### EXTRACTED INFORMATION
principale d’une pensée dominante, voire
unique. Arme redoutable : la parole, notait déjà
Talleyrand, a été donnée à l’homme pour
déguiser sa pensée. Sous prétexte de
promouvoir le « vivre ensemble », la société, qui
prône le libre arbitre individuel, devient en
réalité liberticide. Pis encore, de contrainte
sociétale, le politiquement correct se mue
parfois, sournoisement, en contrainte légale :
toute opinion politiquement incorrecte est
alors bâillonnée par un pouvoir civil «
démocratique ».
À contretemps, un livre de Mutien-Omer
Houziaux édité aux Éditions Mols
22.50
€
---
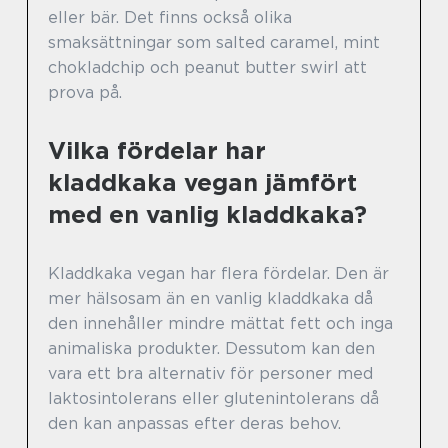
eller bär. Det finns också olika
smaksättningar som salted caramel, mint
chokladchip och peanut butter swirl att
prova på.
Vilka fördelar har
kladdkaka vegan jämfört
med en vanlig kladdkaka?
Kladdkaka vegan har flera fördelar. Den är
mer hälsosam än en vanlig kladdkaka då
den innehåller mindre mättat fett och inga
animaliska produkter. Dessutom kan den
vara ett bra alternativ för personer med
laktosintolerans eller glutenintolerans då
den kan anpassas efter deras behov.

### EXERCISE AIM
From the records above, transcribe exactly the run of lines that opens with the line holding "kladdkaka vegan jämfört" and closes with the line holding "den kan anpassas efter deras behov.", both included.

### EXERCISE ANSWER
kladdkaka vegan jämfört
med en vanlig kladdkaka?
Kladdkaka vegan har flera fördelar. Den är
mer hälsosam än en vanlig kladdkaka då
den innehåller mindre mättat fett och inga
animaliska produkter. Dessutom kan den
vara ett bra alternativ för personer med
laktosintolerans eller glutenintolerans då
den kan anpassas efter deras behov.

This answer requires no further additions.